This Tuesday, November 2, Mediaset journalist Ana Rosa Quintana announced that she suffers from breast cancer and that you withdraw from the program for a period of time, which you hope will be short, because it requires powerful treatment.
Ana Rosa confirmed the news first thing in the morning during the broadcast of her Telecinco program: “Fortunately it is located, there are no metastasis, but it requires intense treatment that is going to keep me away. Except for vacations, I have never missed an appointment with you, not even in a pandemic. Today I say goodbye for a while, “said the presenter.
According to the World Health Organization (WHO) cancer is one of the leading causes of death worldwide with nearly 10 million deaths in 2020. Approximately one in six deaths in the world is due to this disease. About 70% of cancer deaths occur in low- and middle-income countries. During 2020, the type of cancer that had the most new confirmed cases was breast cancer with 2.26 million cases worldwide. The types of cancer that caused the highest number of deaths in 2020 were lung (1.8 million deaths); colorectal (935,000 deaths); liver (830,000 deaths); gastric (769,000 deaths) and breast (685,000 deaths).
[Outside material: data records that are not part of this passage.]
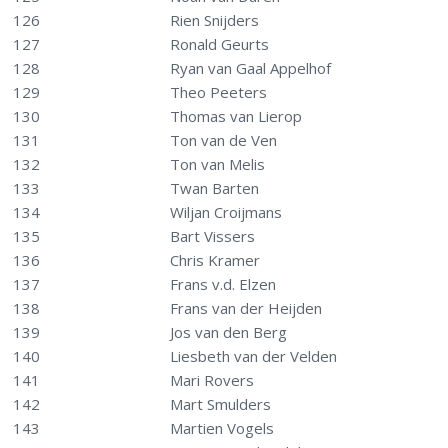
126
Rien Snijders
127
Ronald Geurts
128
Ryan van Gaal Appelhof
129
Theo Peeters
130
Thomas van Lierop
131
Ton van de Ven
132
Ton van Melis
133
Twan Barten
134
Wiljan Croijmans
135
Bart Vissers
136
Chris Kramer
137
Frans v.d. Elzen
138
Frans van der Heijden
139
Jos van den Berg
140
Liesbeth van der Velden
141
Mari Rovers
142
Mart Smulders
143
Martien Vogels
Cancer is caused by transformation of normal cells into tumor cells in a multi-stage process which usually consists of the progression from a precancerous lesion to a malignant tumor.
Symptoms of breast cancer
The warning signs of breast cancer can be different for each person. It is vital to see your doctor right away if you have any signs or symptoms that concern you. Some warning signs of breast cancer are:
- a new lump in the breast or armpit (under the arm). Keep in mind that most breast lumps are caused by other medical conditions. The two most common causes of breast lumps are fibrocystic disease (produces changes in the breasts that are not cancerous) and cysts (small fluid-filled sacs that can form in the breasts).
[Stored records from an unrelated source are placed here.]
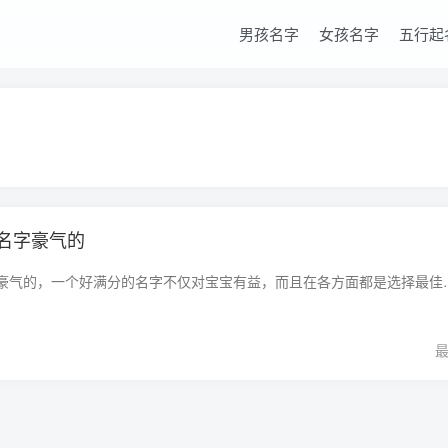
男孩名字
女孩名字
五行起
名字豪气的
罗姓八月出生的名字豪气的，一个好满分的名字不仅对宝宝有益，而且在各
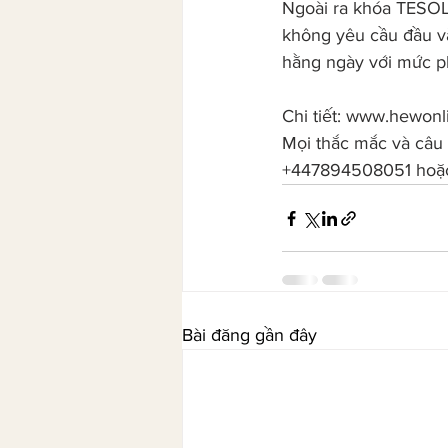
Ngoài ra khóa TESOL 
không yêu cầu đầu vào
hằng ngày với mức p
Chi tiết: 
www.hewonlin
Mọi thắc mắc và câu 
+447894508051 hoặc
Bài đăng gần đây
- Increased thickness or swelling of part of the breast.
- Irritation or sagging in the skin of the breast.
- Redness or peeling in the nipple or breast area.
- Sinking of the nipple or pain in that area.
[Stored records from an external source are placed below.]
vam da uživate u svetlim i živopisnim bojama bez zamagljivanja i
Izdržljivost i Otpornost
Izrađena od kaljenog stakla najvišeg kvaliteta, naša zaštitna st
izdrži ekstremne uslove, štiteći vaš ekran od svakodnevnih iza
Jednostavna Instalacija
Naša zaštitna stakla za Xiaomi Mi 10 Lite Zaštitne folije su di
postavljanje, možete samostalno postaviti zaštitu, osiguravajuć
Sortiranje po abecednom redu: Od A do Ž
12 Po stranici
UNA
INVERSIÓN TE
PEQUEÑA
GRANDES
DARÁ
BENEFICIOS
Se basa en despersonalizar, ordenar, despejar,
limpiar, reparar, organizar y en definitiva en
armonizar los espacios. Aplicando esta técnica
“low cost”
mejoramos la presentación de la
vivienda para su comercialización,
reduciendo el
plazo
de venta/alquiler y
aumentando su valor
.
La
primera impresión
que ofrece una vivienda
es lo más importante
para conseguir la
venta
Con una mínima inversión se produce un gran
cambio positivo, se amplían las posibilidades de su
- Secretion of the nipple, other than milk, even blood.
- Any change in size or the shape of the mother.
- Pain anywhere in the breast.
Prevention begins with the person himself. The Periodic examinations, both in medical consultations and those carried out personally at home, are vital to discover an early diagnosis and to be able to act sooner on it, which considerably increases the chances of treating the problem.
How is breast cancer treated?
According to the Center for Disease Control and Prevention (CDC), breast cancer It is treated in several ways depending on the type of breast cancer and the degree of spread. Typically, people with breast cancer receive more than one type of treatment.
- Surgery: An operation in which doctors cut cancer tissue.
- Chemotherapy: based on special drugs to reduce or kill cancer cells. These medications can be pills that are taken or medications that are injected into the veins, or sometimes both.
- Hormonal therapy: prevents cancer cells from getting the hormones they need to grow.
- Biological therapy– Works with your body’s immune system to help fight cancer cells or control side effects caused by other cancer treatments. Side effects are the way your body reacts to medicines or other treatments.
- RadiotherapyHigh-energy rays (similar to X-rays) are used to kill cancer cells.
Can we prevent cancer?
According to the WHO, 30-50% of all cancer cases are preventable. Tobacco smoke has more than 7,000 chemicals – at least 250 are harmful and at least 69 are known to cause cancer. Tobacco use kills more than 8 million people each year from cancer and other diseases, making it the largest avoidable risk factor for cancer mortality.
The Overweight and obesity are also linked to many types of cancer, including esophageal, colorectal, breast, endometrial, and kidney. To minimize these disorders, regular physical activity and a healthy diet is vital. Excess body mass was responsible for 3.4% of cancers in 2012, including 110,000 cases of breast cancer per year. It is considered another risk factor for many types of cancer alcohol consumption, including cancer of the oral cavity, pharynx, larynx, esophagus, liver, colorectal, and breast.